Inmitten grüner Palmen, leuchtender Orangen und türkis strahlender Meeresaufnahmen prangt eine bunte 55: symbolisch für die Jahre deutsch-israelischer diplomatischer Beziehungen.
»Wir sind stolz darauf, das vielseitige Mosaik der israelischen Kultur insbesondere auf dem Bebelplatz zu zeigen, der Kulisse für die Verbrennung von mehr als 20.000 Büchern war, als die Nazis an die Macht kamen«, erklärt Israels Botschafter Jeremy Issacharoff dieser Zeitung.
Neben dem Bebelplatz erstrahlen seit vergangenem Freitag im Rahmen des Festivals mehr als 90 Lichtkunstwerke an 85 Orten in ganz Berlin, darunter am Brandenburger Tor, der US-Botschaft, dem Berliner Dom oder am Museum für Naturkunde. Angesichts der Corona-Pandemie haben die Veranstalter in diesem Jahr auch dezentrale Orte in verschiedenen Kiezen ins Programm aufgenommen, um die Besucherströme zu entzerren.
SPEKTAKEL Zudem kann das Festival in einer eigenen App mit zahlreichen Angeboten digital besucht werden, hinzu kommt ein Festival-Truck, der an mehreren Abenden fährt.
Die Maßnahmen sollen sicherstellen, dass es nicht zu riskanten Menschenansammlungen kommt – nichtsdestotrotz weisen die Organisatoren auf der Website darauf hin, dass die Lichter bei entsprechender Aufforderung der Polizei ausgeschaltet werden, sollten sich zu viele Menschen auf einem Platz versammeln und die Abstandsregeln nicht eingehalten werden.
Ein Festival-Truck fährt an mehreren Abenden durch verschiedene Stadtteile.

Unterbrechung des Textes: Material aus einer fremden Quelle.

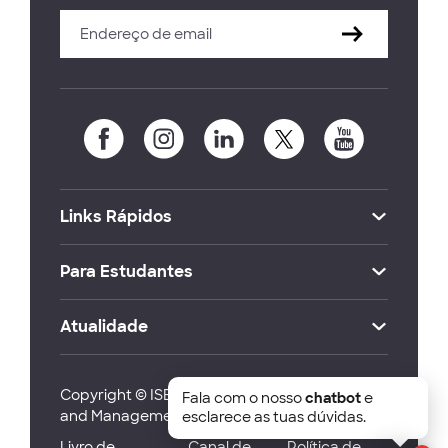
Links Rápidos
Para Estudantes
Atualidade
Copyright © ISEG Lisbon School of Economics
Fala com o nosso
chatbot
e
and Management 2026
esclarece as tuas dúvidas.
Livro de
Canal de
Política de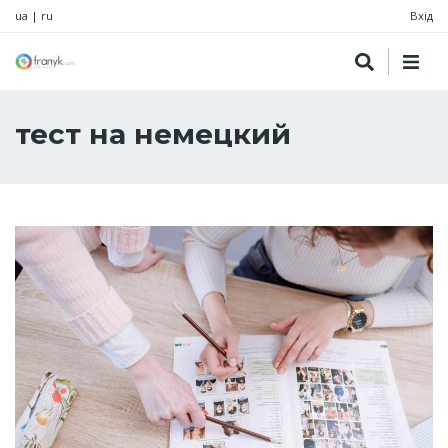
ua
|
ru
Вхід
тест на немецкий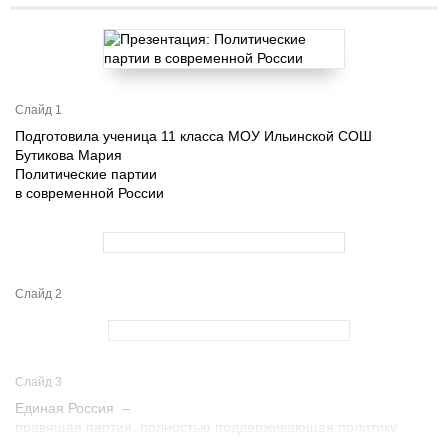
Слайд 1
Подготовила ученица 11 класса МОУ Ильинской СОШ
Бутикова Мария
Политические партии
в современной России
Слайд 2
Слайд 3
Единая Россия –
правящая партия, полностью поддерживающая политику
президента и правительства. Создана в 2001 году путём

Am Eröffnungsabend scheint dies auf dem Bebelplatz nicht nötig: Die Besucher flanieren in sicherem Abstand zueinander an den bunt beleuchteten Fassaden entlang. Hobbyfotografen haben große Kameras auf Stative geschraubt, um das Spektakel festzuhalten, während Kinder versuchen, mit ihren Händen Schattenbilder an die Wand zu werfen.

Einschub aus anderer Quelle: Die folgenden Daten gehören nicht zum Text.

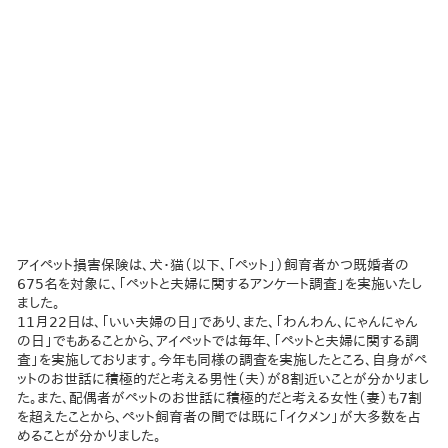
アイペット損害保険は、犬・猫（以下、「ペット」）飼育者かつ既婚者の
675名を対象に、「ペットと夫婦に関するアンケート調査」を実施いたし
ました。
11月22日は、「いい夫婦の日」であり、また、「わんわん、にゃんにゃん
の日」でもあることから、アイペットでは毎年、「ペットと夫婦に関する調
査」を実施しております。今年も同様の調査を実施したところ、自身がペ
ットのお世話に積極的だと考える男性（夫）が8割近いことが分かりまし
た。また、配偶者がペットのお世話に積極的だと考える女性（妻）も7割
を超えたことから、ペット飼育者の間では既に「イクメン」が大多数を占
めることが分かりました。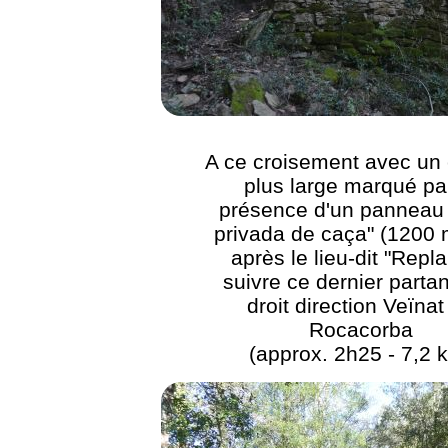
A ce croisement avec un
plus large marqué par
présence d'un panneau
privada de caça" (1200 
après le lieu-dit "Repla
suivre ce dernier partan
droit direction Veïnat
Rocacorba
(approx. 2h25 - 7,2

»Es ist besonders inspirierend zu sehen, wie das Festival of Lights die Menschen in einem Jahr zusammenbringt, das von sozialer Distanz geprägt ist«, so Israels Botschafter Issacharoff zur Eröffnung. Tatsächlich passt auch das Motto in diesem Jahr zu jenem Gedanken: »Together we shine« – zusammen strahlen wir.
PARTNERSCHAFT Gerade für die Botschaft Israels hat der Titel aber noch eine zweite Bedeutung. Denn eine langjährige Partnerschaft verbindet sie mit dem Festival of Lights, 2015 hatte sich Israel erstmals daran beteiligt. Den Auftakt bildeten damals eine Collage zum Thema »50 Jahre deutsch-israelische Beziehungen« auf der Fassade des Palais am Festungsgraben sowie die Lichtskulptur »House auf Cards« am Potsdamer Platz.
In diesem Jahr wird nun das 55. Jubiläum der deutsch-israelischen diplomatischen Beziehungen gefeiert, und auch das findet sich im Lichtkunstwerk an der Staatsoper wieder: Inmitten grüner Palmen, leuchtender Orangen und türkis strahlender Meeresaufnahmen prangt eine bunte 55 – weithin sichtbar im Dunkel der Nacht.